The Souls of Our Feet 2008

Tapestry's new program of classic tap routines continues to reveal the form's vitality and the troupe's growing skill

Photo courtesy of Farid Zarrinabadi and Tapestry
Photo courtesy of Farid Zarrinabadi and Tapestry

The Souls of Our Feet 2008

Helm Fine Arts Center, St. Stephen's Episcopal School, March 9

"Always leave 'em wanting more," goes the old showbiz adage, and you could have accused Tapestry Dance Company Artistic Director Acia Gray of violating this sacred precept with her revised edition of The Souls of Our Feet: The program boasted eight new re-creations of classic rhythm-tap routines from the vaudeville stage and silver screen, adding up to four more numbers than the honored original had. But the show itself proved no less rousing than before. Even with the expanded bill, when the exhausted Tapestry company took its bows, the audience was on its feet, cheering and clamoring for more.

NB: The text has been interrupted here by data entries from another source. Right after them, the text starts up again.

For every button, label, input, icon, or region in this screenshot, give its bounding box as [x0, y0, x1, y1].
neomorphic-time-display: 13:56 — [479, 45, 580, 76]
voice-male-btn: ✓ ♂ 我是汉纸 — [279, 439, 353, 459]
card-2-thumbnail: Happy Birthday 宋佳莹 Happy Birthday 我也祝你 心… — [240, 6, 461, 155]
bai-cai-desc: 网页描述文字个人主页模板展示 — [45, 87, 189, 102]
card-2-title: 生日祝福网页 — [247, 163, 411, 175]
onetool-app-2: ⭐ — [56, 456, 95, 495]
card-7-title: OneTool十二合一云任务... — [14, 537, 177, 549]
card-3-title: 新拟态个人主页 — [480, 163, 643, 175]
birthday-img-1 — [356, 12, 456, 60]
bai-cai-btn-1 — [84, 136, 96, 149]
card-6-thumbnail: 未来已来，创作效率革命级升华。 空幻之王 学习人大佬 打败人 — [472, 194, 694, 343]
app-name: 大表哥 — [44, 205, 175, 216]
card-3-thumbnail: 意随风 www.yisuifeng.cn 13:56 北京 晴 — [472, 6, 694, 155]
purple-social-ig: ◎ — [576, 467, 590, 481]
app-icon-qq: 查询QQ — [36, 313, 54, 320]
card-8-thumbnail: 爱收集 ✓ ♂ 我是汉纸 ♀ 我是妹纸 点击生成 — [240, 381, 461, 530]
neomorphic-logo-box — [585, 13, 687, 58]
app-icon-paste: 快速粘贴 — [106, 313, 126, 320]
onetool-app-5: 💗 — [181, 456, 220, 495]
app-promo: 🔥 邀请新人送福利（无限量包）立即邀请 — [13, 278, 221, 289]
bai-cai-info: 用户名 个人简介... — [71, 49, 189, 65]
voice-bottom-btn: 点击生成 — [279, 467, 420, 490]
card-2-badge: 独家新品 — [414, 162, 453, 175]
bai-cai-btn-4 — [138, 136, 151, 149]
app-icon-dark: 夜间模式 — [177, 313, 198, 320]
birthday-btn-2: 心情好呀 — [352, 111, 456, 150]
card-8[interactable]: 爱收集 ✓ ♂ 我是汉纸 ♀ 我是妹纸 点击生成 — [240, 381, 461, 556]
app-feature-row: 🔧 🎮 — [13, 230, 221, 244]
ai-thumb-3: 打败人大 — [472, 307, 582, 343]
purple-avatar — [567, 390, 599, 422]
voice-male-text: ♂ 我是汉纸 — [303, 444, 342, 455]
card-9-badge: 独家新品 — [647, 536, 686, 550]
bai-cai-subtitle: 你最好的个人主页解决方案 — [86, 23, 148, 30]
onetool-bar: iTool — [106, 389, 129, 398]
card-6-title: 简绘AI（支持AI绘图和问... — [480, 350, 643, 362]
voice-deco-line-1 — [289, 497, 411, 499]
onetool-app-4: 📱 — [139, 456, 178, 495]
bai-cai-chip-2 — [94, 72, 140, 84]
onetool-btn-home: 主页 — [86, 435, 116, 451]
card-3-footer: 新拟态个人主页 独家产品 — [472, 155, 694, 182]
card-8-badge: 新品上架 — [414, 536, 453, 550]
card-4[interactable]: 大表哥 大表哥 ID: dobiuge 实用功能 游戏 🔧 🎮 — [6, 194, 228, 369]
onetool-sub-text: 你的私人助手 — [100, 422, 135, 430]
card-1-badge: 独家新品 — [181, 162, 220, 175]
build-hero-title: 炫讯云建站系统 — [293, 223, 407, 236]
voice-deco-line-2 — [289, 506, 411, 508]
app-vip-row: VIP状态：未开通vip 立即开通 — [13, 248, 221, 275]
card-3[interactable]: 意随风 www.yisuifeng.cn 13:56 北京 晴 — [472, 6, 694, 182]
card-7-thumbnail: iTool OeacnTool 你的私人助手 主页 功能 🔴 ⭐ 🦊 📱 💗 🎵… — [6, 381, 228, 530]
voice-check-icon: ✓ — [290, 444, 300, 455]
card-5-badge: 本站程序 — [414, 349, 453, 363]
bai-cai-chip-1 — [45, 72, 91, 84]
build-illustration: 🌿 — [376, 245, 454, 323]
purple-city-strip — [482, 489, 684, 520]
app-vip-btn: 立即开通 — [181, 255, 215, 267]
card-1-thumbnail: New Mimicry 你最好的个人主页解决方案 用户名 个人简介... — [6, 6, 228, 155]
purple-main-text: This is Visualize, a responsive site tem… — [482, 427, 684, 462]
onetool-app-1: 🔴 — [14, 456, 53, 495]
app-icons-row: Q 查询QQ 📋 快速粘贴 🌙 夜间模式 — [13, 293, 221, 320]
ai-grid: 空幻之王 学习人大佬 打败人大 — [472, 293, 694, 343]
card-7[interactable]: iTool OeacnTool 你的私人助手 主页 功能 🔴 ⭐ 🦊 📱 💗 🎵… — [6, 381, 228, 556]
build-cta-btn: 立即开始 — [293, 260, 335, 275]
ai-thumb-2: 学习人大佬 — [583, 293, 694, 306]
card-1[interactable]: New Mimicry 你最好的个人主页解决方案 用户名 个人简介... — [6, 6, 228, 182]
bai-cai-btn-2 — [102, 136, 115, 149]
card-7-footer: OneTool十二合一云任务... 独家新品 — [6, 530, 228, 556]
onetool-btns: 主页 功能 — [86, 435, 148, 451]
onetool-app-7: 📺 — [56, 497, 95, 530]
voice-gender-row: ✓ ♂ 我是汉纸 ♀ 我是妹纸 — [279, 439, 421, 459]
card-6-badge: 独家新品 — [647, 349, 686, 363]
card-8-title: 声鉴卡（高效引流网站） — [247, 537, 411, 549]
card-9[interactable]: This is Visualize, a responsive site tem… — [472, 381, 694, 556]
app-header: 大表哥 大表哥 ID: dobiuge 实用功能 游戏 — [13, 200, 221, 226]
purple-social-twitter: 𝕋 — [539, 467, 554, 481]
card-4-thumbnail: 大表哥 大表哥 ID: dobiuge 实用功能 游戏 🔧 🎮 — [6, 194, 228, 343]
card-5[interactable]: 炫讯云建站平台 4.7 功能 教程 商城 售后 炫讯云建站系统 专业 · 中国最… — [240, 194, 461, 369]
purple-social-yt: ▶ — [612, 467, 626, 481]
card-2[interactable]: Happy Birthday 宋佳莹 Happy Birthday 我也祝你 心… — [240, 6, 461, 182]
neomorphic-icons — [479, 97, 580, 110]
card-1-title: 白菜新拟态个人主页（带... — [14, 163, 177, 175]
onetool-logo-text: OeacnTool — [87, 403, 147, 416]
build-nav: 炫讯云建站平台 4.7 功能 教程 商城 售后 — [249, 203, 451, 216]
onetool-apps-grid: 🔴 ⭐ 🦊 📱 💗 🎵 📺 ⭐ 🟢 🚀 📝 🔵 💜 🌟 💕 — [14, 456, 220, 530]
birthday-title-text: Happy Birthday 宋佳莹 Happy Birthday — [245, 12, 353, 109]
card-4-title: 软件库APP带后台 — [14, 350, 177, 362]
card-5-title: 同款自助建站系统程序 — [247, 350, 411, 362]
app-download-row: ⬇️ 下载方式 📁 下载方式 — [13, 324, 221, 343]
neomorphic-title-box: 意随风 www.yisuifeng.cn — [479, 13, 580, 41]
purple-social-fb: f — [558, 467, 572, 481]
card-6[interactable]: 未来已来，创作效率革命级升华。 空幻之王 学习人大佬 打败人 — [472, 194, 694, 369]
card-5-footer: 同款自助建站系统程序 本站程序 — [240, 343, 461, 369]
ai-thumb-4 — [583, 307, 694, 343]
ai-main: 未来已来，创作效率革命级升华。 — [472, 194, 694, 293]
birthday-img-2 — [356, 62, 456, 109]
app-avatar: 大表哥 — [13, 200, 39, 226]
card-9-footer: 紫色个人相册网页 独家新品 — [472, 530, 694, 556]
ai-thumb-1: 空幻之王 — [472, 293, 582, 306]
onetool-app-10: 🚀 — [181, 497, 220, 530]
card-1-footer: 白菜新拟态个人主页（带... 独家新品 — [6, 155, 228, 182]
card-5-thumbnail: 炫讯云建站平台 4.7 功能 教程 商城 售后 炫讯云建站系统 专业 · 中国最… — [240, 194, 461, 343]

Sixteen months after its premiere, The Souls of Our Feet continues not only to astonish but to reveal itself as both a testament to the vitality of tap as an American dance form and the catalyst that has propelled Tapestry to new levels of skill and artistry. Getting to experience in one sitting the contributions – make that inventions – of dancers from vaudeville legends Ford Lee "Buck" Washington, Bill "Bojangles" Robinson, and the Nicholas Brothers to Hollywood hoofers Fred Astaire, Eleanor Powell, and Gene Kelly and on to contemporary practitioners Sarah Petronio, Dianne Walker, and our own Acia Gray is to get a sense of rhythm tap's rich tradition and deep place in the culture, as well as its range of expression. We may be quick to associate the form with the rapid-fire tattoo of the flashiest dancers – which can be stupefyingly grand, as in the Condos Brothers' "Somethin' Like This?" an explosive blast of sweet anarchic fury re-created with breathless verve by Jason Janas and Matt Shields – but it isn't always about how many clicks you can cram into a second. It can be leisurely finesse, as shown by Brenna Kuhn and Jaqueline Coleman in their breezy, blissful re-creation of "Honi" Coles and Cholly Atkins' "Takin' a Chance on Love" or Dianne Walker in her "In Tribute to the Masters," an improvisation with respect and affection for her honored predecessors in every gentle, light-footed step. It can be about making music from the everyday, as in Robinson's "Swanee," wherein Tasha Lawson, Katelyn Harris, and Janas turned the simple act of walking into a percussive symphony. Gray's smart, artful choices let us see tap's breadth, and the Tapestry dancers got us feeling it by investing in these historic routines all the passion and pizzazz, spark, and showmanship of their creators.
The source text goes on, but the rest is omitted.